『3度目の……』
先方とオフェーリアの婚約は恙無く結ばれた。
この婚約期間の間、いつでも先方に向かうことができるのだがあちらはもう離宮を用意して待っているそうだ。
「準備がよいと言うか、何というか……」
「それだけあなたに惚れ込んでいるのでしょう?
一体どこであなたを知ったのかしらね」
陽西大陸にはそれなりの年月居住していた。
基本的にはバイショーの町に定住していたが、神殿のあったハズレの町をはじめ首都にも行ったことがある。
「ん〜
まぁ、決まったことだし割り切るしかないか。
……できればよい関係を築きたいわね」
何しろ今まで2回破談になったオフェーリアである。
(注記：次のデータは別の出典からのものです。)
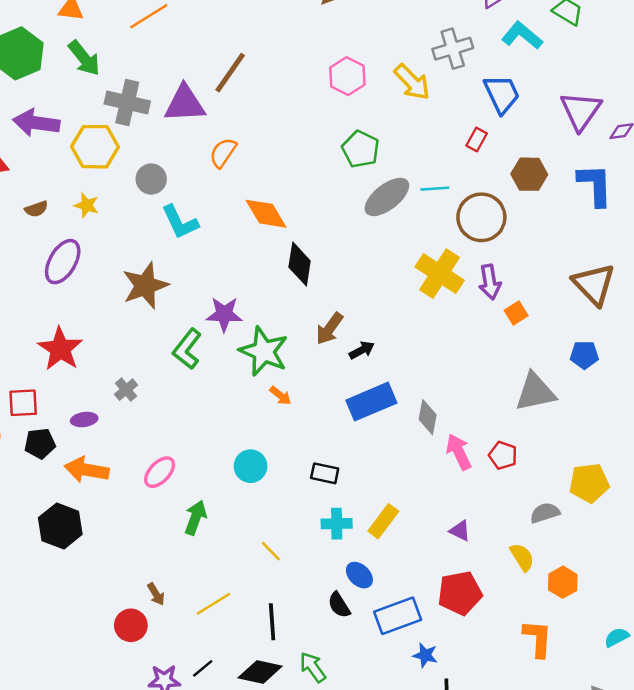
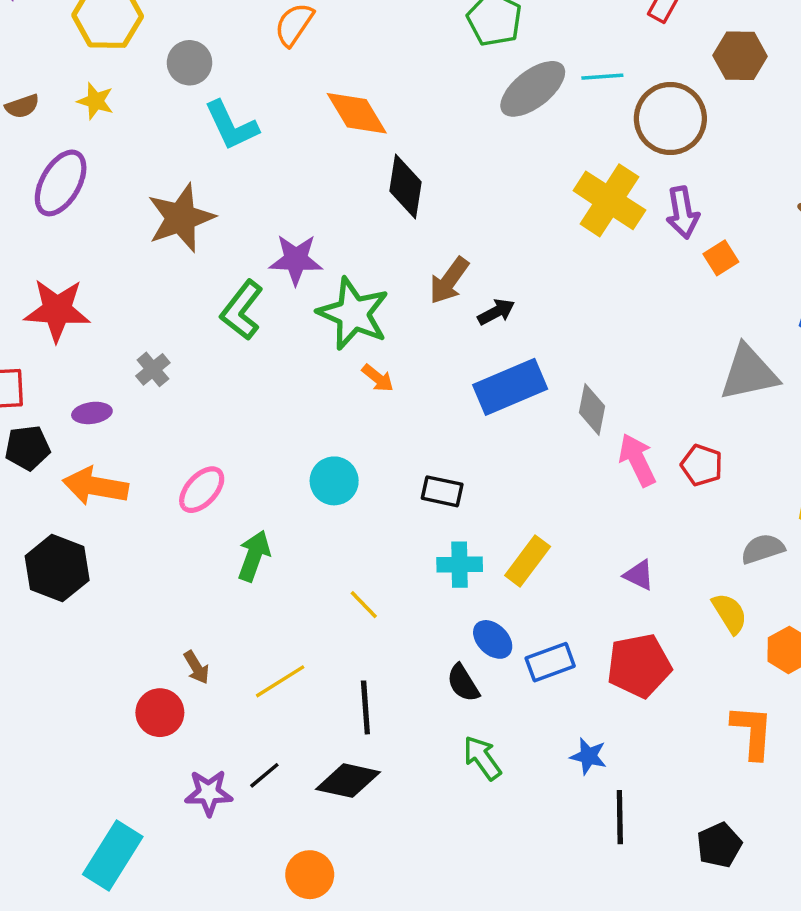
red star: (60, 349) -> (57, 310), turned -30
blue rectangle: (398, 616) -> (550, 662), moved, size x0.7
green arrow: (313, 667) -> (482, 758), moved

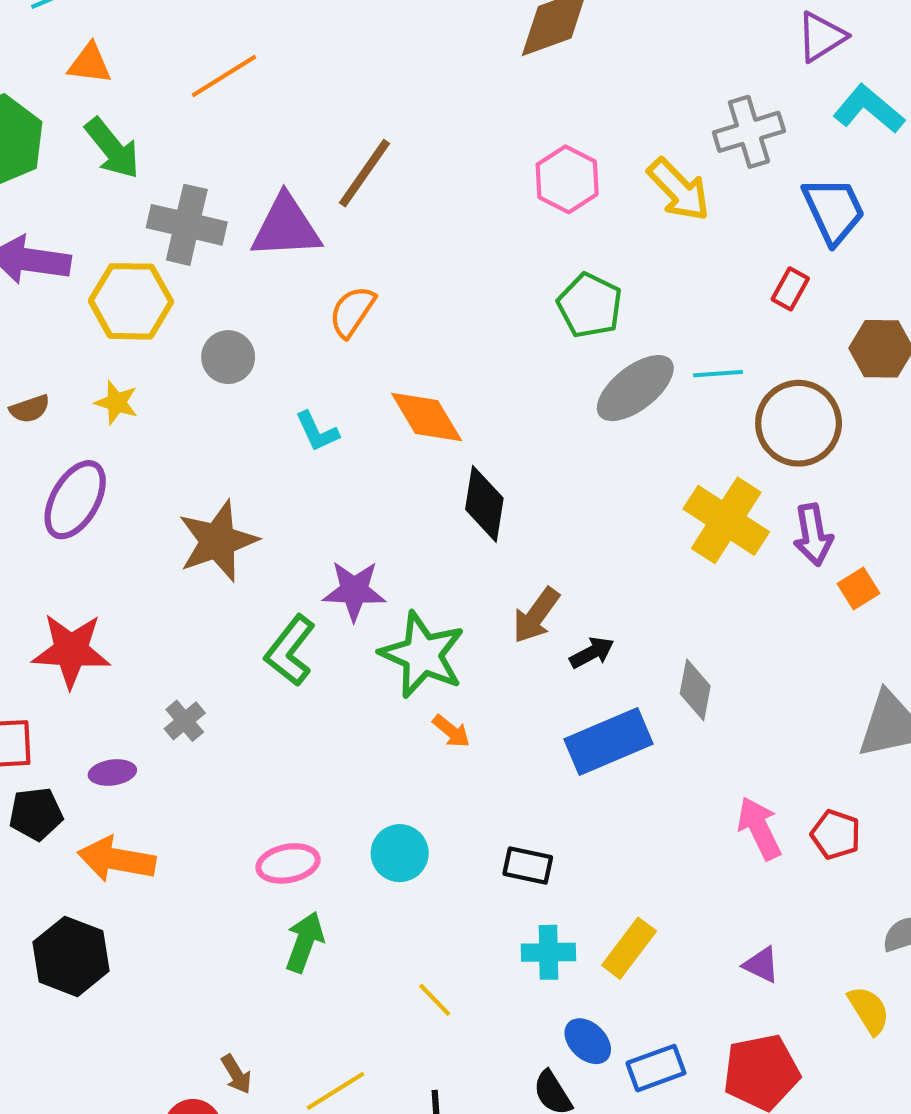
cyan L-shape: (231, 125) -> (317, 431), moved, size x0.7
gray diamond: (592, 409) -> (695, 690), moved
pink ellipse: (202, 490) -> (288, 863), moved, turned 36

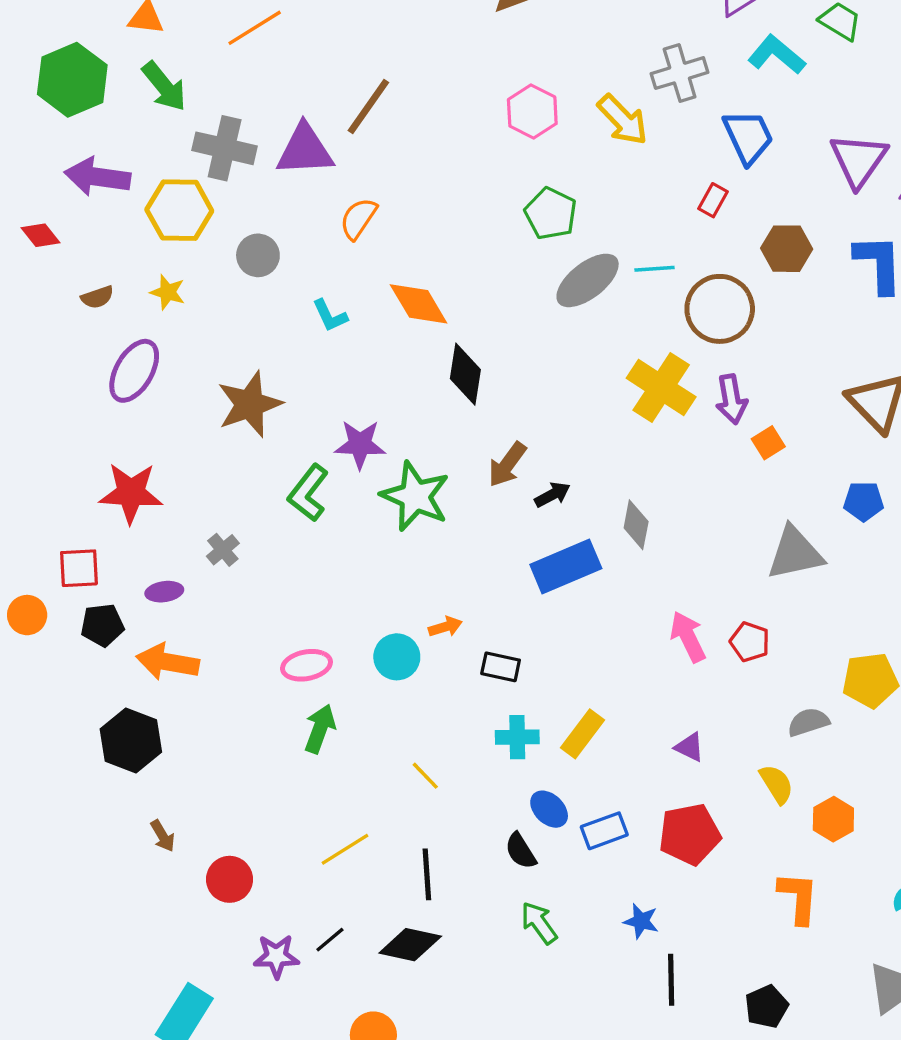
orange arrow: (451, 731) -> (445, 627), moved, turned -56
brown arrow: (236, 1074) -> (163, 836), moved

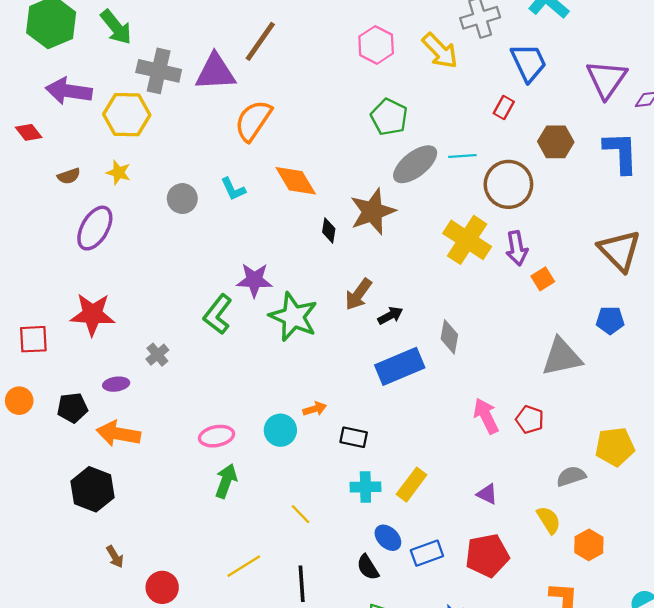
orange semicircle: (358, 219) -> (253, 121), size x1.4
gray circle: (258, 255) -> (182, 199), moved
black diamond: (465, 374) -> (329, 230), size x0.6
brown star: (250, 404) -> (373, 212), moved
red square: (79, 568) -> (33, 339), moved

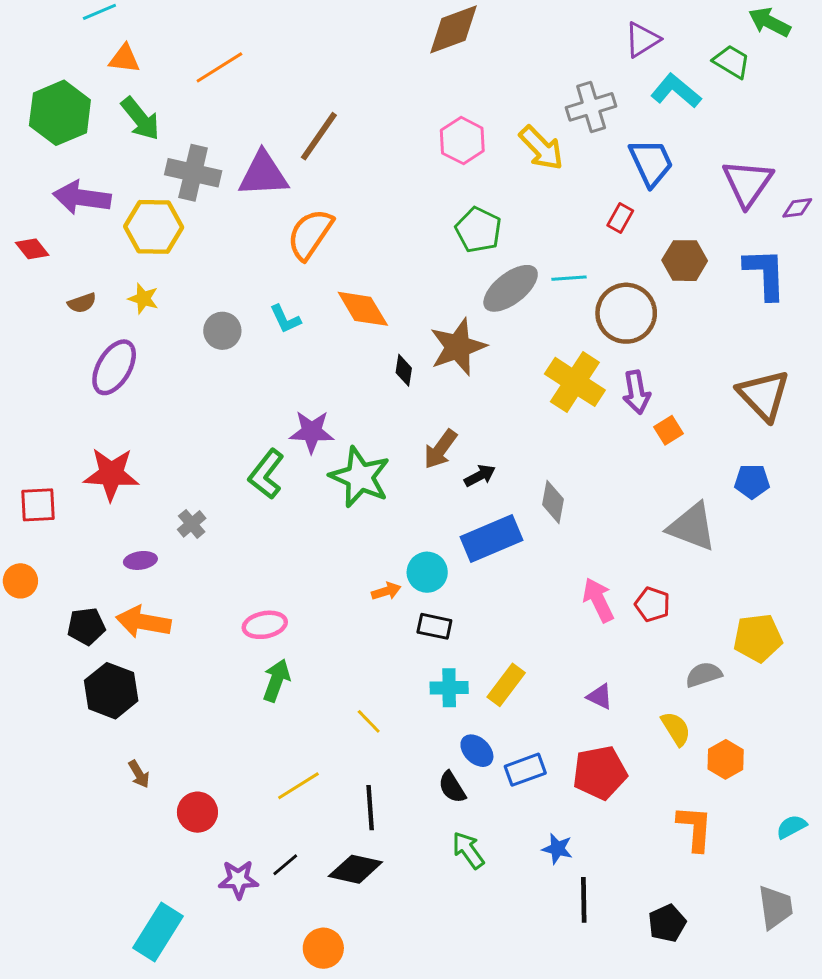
gray triangle: (562, 357) -> (692, 527), turned 33
black pentagon: (72, 408) -> (86, 626), moved
cyan circle: (280, 430) -> (427, 572), moved

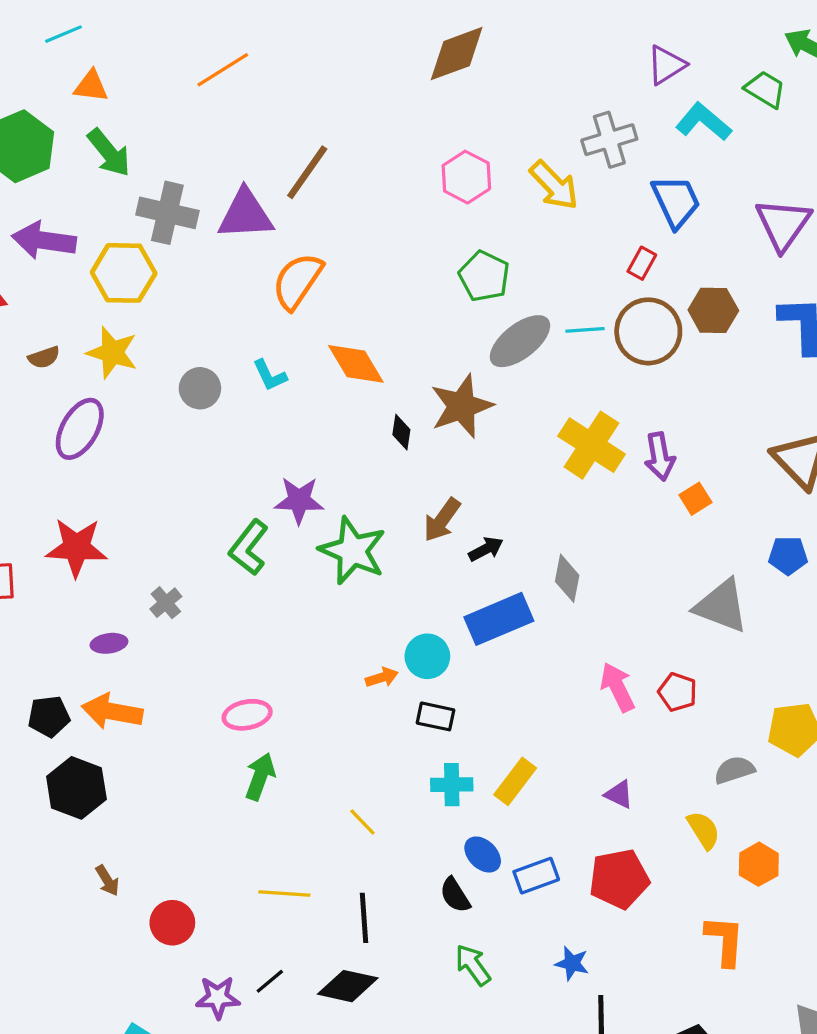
orange line: (219, 67) -> (223, 70), moved
yellow star: (143, 299) -> (112, 353), size x1.5
brown circle: (626, 313) -> (648, 331), moved
yellow line: (298, 786) -> (284, 893), turned 36

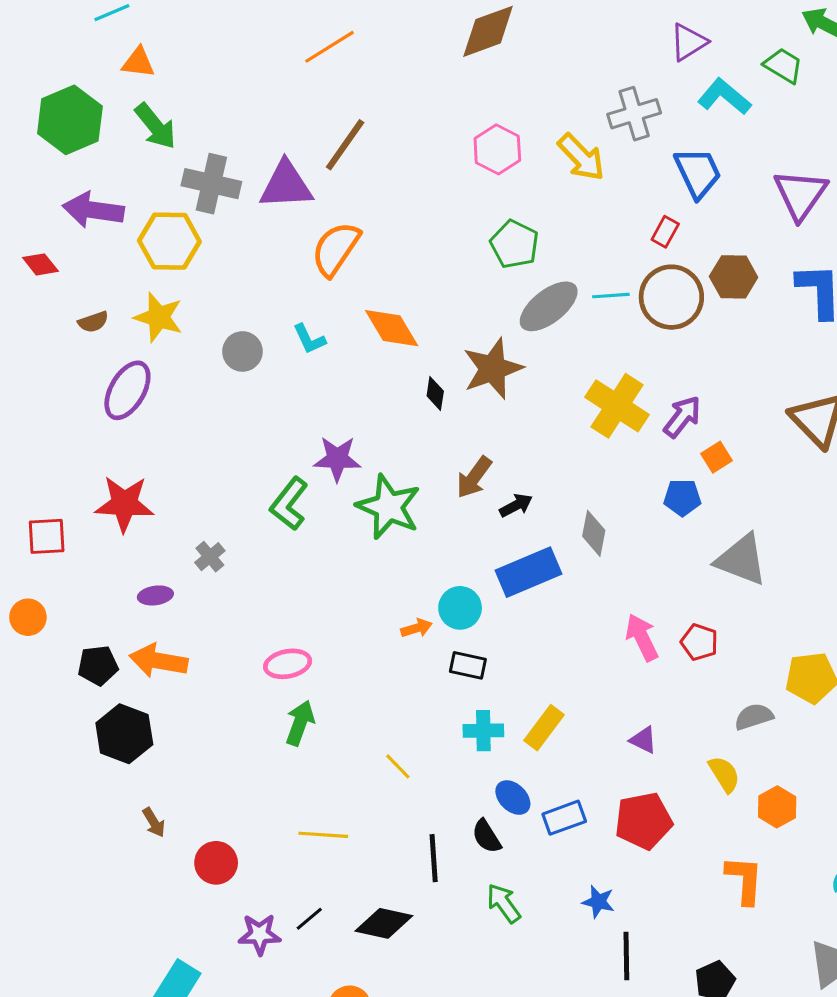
orange line: (223, 70) -> (329, 47), moved
purple arrow: (660, 456) -> (682, 417), turned -132
blue pentagon: (788, 556) -> (682, 498), moved
black line: (364, 918) -> (434, 858), moved

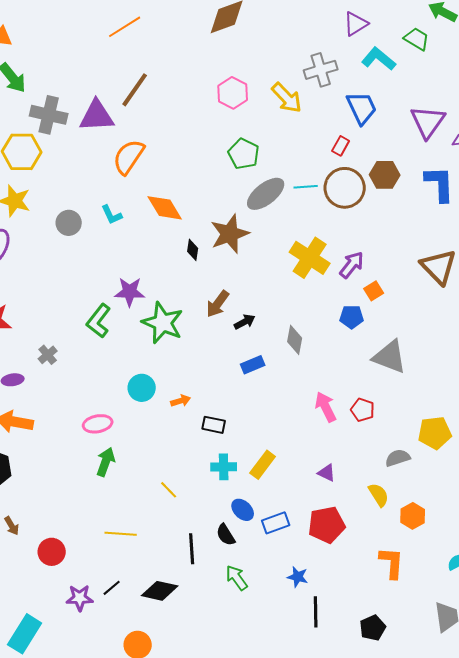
blue rectangle: (528, 572) -> (253, 365), size x0.6
cyan circle: (460, 608) -> (142, 388), moved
それも相手の浮気(向こうにとってはオフェーリアの方がお邪魔虫だったのだろう)が原因だった。
「そっちは大丈夫じゃないの?
だって向こうからのご指名なんでしょ?」
「そうみたいだけど」
「じゃあ心配いらないわね」
2人の間に暫し沈黙が続く。
そしてダイアナは、今妹の胸に去来するものは何だろうかと考えるのだった。
輿入れの日。
底無しの異空間収納を持つオフェーリアは、その身ひとつで先方の国に向かう。
陽西大陸の諸島部であるその国は獣人たちの住む大陸の中でも特別な場所で、ある獣人が住んでいた。
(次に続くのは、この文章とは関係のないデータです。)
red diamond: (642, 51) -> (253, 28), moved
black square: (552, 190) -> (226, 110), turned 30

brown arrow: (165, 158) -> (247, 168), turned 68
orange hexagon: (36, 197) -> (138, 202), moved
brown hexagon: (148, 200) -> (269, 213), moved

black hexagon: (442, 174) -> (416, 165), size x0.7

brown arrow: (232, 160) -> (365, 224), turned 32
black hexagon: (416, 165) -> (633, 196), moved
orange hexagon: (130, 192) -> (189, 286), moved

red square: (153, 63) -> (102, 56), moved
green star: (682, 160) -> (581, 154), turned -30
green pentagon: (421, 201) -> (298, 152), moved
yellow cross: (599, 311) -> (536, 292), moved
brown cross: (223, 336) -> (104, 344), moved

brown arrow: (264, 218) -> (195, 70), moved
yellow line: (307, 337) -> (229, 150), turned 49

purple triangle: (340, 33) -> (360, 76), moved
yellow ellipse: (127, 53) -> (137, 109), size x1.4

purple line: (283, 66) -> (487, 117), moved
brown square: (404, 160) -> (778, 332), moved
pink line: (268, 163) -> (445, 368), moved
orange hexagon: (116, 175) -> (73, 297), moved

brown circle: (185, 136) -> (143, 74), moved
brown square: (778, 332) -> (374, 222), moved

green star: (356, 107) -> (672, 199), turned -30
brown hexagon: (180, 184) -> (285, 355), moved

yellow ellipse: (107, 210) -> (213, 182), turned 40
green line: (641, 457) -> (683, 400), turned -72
そこに向かうには転移で首都まで移動し、それから先は【飛行】して行くことになる。
どうやら迎えのための一行が首都まで来ているようだが、はっきり言って邪魔以外の何ものでもない。
ばっさりとスルーして飛び去ろうとしていたオフェーリアの腰を、がっしりと掴むものがいた。
『なんと無礼な!』
憤慨したオフェーリアが身体を捻って見上げると、近づくまで気配すら感じさせなかった男が微笑んだ。